_WORK ITEM_: Your answer must be every record below, written out exactly as it appears.

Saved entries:
════════════════
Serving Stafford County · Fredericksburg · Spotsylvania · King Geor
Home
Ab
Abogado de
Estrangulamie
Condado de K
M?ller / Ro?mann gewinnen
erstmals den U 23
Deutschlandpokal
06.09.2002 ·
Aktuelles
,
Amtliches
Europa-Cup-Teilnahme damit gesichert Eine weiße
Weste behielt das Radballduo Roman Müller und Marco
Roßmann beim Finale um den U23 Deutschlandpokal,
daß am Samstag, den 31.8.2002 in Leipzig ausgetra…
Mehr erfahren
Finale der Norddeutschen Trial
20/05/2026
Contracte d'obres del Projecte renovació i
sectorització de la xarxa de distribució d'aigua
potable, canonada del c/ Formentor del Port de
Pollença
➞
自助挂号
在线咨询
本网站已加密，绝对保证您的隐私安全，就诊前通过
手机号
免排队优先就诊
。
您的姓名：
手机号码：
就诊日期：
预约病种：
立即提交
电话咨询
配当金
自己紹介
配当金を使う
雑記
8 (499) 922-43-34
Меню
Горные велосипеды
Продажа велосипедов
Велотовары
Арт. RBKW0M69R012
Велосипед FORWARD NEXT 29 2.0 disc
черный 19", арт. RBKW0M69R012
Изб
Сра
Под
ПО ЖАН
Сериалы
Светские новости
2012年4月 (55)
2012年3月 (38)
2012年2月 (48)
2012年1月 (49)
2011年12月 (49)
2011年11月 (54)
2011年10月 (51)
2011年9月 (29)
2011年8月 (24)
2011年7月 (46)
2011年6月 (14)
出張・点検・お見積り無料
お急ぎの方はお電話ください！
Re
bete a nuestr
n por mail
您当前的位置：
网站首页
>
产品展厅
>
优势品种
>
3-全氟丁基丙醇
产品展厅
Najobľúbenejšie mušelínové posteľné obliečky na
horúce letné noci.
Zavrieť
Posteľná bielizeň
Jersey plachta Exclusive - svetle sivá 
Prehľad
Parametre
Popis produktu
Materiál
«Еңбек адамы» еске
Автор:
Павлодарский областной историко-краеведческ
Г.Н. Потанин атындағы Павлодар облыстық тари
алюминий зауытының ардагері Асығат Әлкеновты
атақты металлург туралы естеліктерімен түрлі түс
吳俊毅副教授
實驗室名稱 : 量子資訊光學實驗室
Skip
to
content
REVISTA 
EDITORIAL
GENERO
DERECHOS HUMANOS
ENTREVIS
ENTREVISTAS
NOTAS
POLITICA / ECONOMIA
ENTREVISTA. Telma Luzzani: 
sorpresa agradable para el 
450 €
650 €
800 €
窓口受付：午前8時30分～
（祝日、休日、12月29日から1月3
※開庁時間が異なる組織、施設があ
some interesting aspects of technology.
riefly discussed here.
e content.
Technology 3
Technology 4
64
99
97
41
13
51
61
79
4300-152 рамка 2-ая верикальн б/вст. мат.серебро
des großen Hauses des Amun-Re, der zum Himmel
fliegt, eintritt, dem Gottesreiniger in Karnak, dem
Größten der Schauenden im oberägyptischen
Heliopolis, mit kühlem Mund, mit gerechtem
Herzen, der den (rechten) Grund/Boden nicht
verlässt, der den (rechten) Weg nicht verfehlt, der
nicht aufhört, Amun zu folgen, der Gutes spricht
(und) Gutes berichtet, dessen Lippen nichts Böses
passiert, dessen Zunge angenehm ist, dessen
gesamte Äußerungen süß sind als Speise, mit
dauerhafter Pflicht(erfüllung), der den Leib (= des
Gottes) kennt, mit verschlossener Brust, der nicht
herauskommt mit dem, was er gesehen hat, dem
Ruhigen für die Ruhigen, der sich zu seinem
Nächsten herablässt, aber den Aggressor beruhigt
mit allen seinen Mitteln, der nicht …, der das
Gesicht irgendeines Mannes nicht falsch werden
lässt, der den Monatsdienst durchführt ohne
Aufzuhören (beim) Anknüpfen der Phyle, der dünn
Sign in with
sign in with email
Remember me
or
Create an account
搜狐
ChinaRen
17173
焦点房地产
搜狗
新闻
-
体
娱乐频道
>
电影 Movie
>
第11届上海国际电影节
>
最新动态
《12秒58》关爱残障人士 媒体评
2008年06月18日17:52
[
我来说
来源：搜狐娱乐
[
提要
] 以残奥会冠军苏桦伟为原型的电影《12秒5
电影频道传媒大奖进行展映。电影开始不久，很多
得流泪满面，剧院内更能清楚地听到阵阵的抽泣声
════════════════
_ANSWER TO THE PROBLEM_:
Serving Stafford County · Fredericksburg · Spotsylvania · King Geor
Home
Ab
Abogado de
Estrangulamie
Condado de K
M?ller / Ro?mann gewinnen
erstmals den U 23
Deutschlandpokal
06.09.2002 ·
Aktuelles
,
Amtliches
Europa-Cup-Teilnahme damit gesichert Eine weiße
Weste behielt das Radballduo Roman Müller und Marco
Roßmann beim Finale um den U23 Deutschlandpokal,
daß am Samstag, den 31.8.2002 in Leipzig ausgetra…
Mehr erfahren
Finale der Norddeutschen Trial
20/05/2026
Contracte d'obres del Projecte renovació i
sectorització de la xarxa de distribució d'aigua
potable, canonada del c/ Formentor del Port de
Pollença
➞
自助挂号
在线咨询
本网站已加密，绝对保证您的隐私安全，就诊前通过
手机号
免排队优先就诊
。
您的姓名：
手机号码：
就诊日期：
预约病种：
立即提交
电话咨询
配当金
自己紹介
配当金を使う
雑記
8 (499) 922-43-34
Меню
Горные велосипеды
Продажа велосипедов
Велотовары
Арт. RBKW0M69R012
Велосипед FORWARD NEXT 29 2.0 disc
черный 19", арт. RBKW0M69R012
Изб
Сра
Под
ПО ЖАН
Сериалы
Светские новости
2012年4月 (55)
2012年3月 (38)
2012年2月 (48)
2012年1月 (49)
2011年12月 (49)
2011年11月 (54)
2011年10月 (51)
2011年9月 (29)
2011年8月 (24)
2011年7月 (46)
2011年6月 (14)
出張・点検・お見積り無料
お急ぎの方はお電話ください！
Re
bete a nuestr
n por mail
您当前的位置：
网站首页
>
产品展厅
>
优势品种
>
3-全氟丁基丙醇
产品展厅
Najobľúbenejšie mušelínové posteľné obliečky na
horúce letné noci.
Zavrieť
Posteľná bielizeň
Jersey plachta Exclusive - svetle sivá 
Prehľad
Parametre
Popis produktu
Materiál
«Еңбек адамы» еске
Автор:
Павлодарский областной историко-краеведческ
Г.Н. Потанин атындағы Павлодар облыстық тари
алюминий зауытының ардагері Асығат Әлкеновты
атақты металлург туралы естеліктерімен түрлі түс
吳俊毅副教授
實驗室名稱 : 量子資訊光學實驗室
Skip
to
content
REVISTA 
EDITORIAL
GENERO
DERECHOS HUMANOS
ENTREVIS
ENTREVISTAS
NOTAS
POLITICA / ECONOMIA
ENTREVISTA. Telma Luzzani: 
sorpresa agradable para el 
450 €
650 €
800 €
窓口受付：午前8時30分～
（祝日、休日、12月29日から1月3
※開庁時間が異なる組織、施設があ
some interesting aspects of technology.
riefly discussed here.
e content.
Technology 3
Technology 4
64
99
97
41
13
51
61
79
4300-152 рамка 2-ая верикальн б/вст. мат.серебро
des großen Hauses des Amun-Re, der zum Himmel
fliegt, eintritt, dem Gottesreiniger in Karnak, dem
Größten der Schauenden im oberägyptischen
Heliopolis, mit kühlem Mund, mit gerechtem
Herzen, der den (rechten) Grund/Boden nicht
verlässt, der den (rechten) Weg nicht verfehlt, der
nicht aufhört, Amun zu folgen, der Gutes spricht
(und) Gutes berichtet, dessen Lippen nichts Böses
passiert, dessen Zunge angenehm ist, dessen
gesamte Äußerungen süß sind als Speise, mit
dauerhafter Pflicht(erfüllung), der den Leib (= des
Gottes) kennt, mit verschlossener Brust, der nicht
herauskommt mit dem, was er gesehen hat, dem
Ruhigen für die Ruhigen, der sich zu seinem
Nächsten herablässt, aber den Aggressor beruhigt
mit allen seinen Mitteln, der nicht …, der das
Gesicht irgendeines Mannes nicht falsch werden
lässt, der den Monatsdienst durchführt ohne
Aufzuhören (beim) Anknüpfen der Phyle, der dünn
Sign in with
sign in with email
Remember me
or
Create an account
搜狐
ChinaRen
17173
焦点房地产
搜狗
新闻
-
体
娱乐频道
>
电影 Movie
>
第11届上海国际电影节
>
最新动态
《12秒58》关爱残障人士 媒体评
2008年06月18日17:52
[
我来说
来源：搜狐娱乐
[
提要
] 以残奥会冠军苏桦伟为原型的电影《12秒5
电影频道传媒大奖进行展映。电影开始不久，很多
得流泪满面，剧院内更能清楚地听到阵阵的抽泣声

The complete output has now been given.